Suffered a major heart attack in 1975 in the middle of performing the song "Lonely Teardrops" for Dick Clark's "Traveling Oldies Revue". He fell forward, hitting his head on some equipment, and as a result, fell into a coma from which he never recovered.
Cited as a major influence for his dance moves by singers James Brown and Michael Jackson, who both have their own signature dance styles.
Posthumously inducted into the Rock and Roll Hall of Fame in 1987.
Posthumously inducted into the Rhythm and Blues Music Hall of Fame in 2013.
He was voted the 68th Greatest Rock 'n' Roll Artist of All Time by Rolling Stone.
Following his death, he was interred at Westlawn Cemetery in Wayne County, Michigan.
Shortly before his heart-attack in 1975, he appeared in concert on U.S. Public Broadcasting's Soundstage (1974).
Headlined many of Alan Freed's Rock n Roll shows in the late 1950s.

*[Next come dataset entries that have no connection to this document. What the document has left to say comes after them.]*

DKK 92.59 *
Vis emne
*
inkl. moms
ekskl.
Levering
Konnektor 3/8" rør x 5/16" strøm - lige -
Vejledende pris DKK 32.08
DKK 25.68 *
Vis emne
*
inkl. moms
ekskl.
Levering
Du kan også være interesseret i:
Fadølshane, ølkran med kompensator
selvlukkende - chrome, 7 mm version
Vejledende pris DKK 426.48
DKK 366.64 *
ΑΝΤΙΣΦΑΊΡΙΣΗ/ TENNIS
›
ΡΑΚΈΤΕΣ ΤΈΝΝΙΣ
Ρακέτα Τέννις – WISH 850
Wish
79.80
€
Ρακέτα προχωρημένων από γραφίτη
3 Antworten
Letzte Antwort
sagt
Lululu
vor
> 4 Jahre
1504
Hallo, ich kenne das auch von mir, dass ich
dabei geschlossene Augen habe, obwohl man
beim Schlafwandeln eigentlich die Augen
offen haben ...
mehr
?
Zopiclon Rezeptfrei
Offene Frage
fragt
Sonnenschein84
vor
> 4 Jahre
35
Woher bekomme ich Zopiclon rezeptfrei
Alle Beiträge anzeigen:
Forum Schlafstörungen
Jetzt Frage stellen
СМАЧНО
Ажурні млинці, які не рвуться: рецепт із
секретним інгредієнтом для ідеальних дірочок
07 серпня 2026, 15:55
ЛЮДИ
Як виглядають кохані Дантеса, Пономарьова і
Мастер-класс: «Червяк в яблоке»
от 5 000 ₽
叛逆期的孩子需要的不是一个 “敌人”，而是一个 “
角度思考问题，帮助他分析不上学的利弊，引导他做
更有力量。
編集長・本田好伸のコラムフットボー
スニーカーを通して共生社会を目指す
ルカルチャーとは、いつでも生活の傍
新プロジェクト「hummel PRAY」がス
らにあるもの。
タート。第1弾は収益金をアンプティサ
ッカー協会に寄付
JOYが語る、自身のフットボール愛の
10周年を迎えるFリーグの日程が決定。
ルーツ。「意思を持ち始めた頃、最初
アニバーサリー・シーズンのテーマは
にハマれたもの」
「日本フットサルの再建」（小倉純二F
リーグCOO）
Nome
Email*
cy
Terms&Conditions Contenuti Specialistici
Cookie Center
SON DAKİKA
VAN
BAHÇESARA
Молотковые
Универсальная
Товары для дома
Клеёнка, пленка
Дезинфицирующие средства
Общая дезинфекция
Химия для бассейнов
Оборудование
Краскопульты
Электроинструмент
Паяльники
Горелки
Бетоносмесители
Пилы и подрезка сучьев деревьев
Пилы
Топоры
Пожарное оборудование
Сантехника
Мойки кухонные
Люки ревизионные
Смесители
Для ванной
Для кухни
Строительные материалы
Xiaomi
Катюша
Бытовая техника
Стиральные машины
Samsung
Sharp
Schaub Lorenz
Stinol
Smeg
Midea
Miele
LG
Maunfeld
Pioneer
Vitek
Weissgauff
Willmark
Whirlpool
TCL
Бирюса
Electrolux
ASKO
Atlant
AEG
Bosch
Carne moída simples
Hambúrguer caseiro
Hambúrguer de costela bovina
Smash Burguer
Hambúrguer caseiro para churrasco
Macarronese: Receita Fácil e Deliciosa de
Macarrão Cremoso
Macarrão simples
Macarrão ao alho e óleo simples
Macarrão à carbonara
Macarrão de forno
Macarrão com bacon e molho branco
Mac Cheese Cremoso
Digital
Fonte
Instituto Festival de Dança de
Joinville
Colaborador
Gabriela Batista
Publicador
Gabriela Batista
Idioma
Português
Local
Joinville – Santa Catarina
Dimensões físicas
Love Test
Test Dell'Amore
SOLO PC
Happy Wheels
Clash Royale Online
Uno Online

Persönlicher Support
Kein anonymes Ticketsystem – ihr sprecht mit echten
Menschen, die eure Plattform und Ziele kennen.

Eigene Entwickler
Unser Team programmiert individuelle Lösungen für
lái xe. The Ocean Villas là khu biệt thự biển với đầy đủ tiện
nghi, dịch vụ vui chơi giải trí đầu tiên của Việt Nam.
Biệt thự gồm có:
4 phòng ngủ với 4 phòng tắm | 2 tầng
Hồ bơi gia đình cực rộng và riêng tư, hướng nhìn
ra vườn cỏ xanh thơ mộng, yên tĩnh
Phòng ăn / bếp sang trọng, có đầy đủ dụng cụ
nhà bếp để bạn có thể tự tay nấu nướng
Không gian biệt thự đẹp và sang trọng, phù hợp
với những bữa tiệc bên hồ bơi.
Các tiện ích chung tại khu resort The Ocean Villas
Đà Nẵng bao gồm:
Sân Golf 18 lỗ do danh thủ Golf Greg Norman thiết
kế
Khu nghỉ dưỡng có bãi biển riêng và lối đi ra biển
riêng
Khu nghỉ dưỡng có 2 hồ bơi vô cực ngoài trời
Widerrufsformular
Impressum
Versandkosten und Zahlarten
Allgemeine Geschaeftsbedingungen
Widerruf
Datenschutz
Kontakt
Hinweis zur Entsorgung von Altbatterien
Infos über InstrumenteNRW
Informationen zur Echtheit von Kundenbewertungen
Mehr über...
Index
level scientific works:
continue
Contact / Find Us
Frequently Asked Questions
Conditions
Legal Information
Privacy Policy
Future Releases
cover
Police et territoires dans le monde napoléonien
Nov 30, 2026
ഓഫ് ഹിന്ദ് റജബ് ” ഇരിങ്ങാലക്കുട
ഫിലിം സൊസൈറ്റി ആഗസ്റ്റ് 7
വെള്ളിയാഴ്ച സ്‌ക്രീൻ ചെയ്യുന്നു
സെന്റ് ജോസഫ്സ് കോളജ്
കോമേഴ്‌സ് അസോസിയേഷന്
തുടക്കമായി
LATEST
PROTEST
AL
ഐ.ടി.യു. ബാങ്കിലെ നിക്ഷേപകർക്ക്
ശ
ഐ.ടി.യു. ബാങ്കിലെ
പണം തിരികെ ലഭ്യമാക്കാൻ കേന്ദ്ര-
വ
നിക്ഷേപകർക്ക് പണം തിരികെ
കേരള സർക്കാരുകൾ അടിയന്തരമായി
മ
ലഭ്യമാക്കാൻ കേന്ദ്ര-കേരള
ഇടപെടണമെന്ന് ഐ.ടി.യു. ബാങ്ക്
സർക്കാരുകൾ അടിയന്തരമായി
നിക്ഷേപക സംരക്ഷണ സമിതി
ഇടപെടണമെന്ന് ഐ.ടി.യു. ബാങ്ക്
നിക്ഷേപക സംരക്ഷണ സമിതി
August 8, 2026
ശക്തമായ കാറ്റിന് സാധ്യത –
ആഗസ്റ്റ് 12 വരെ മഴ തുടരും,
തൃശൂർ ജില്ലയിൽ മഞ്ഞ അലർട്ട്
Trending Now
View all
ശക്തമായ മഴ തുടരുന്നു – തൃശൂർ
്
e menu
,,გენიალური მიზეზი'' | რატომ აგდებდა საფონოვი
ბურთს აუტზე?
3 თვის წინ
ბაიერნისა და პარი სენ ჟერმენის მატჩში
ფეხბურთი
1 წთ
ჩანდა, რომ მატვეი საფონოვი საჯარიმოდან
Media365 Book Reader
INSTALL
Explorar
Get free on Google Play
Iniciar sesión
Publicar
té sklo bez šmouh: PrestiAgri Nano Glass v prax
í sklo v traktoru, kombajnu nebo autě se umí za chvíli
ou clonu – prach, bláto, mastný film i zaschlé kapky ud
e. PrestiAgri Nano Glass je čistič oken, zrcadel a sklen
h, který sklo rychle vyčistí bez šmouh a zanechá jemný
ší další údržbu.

Had breakout year in 1959 with five consecutive R n B and pop hits including his first million seller and signature standard "Lonely Teardrops".
Godfather of Jody Watley.
Cousin of Levi Stubbs and Hubert Johnson, one of the original members of The Contours.
In 1975, he had sustained brain damage from the heart attack he suffered while performing in Cherry Hill, New Jersey. After stabilizing him in a hospital, he was brought to a rehabilitation hospital, Morris Hall, in Lawrenceville, outside of Trenton, New Jersey. He remained there for several months until he was sent to a nursing home.

Personal Quotes (1)

A lot of people have accused [Elvis Presley] of stealing the black man's music, when in fact almost every black solo entertainer copied his stage mannerisms from Elvis.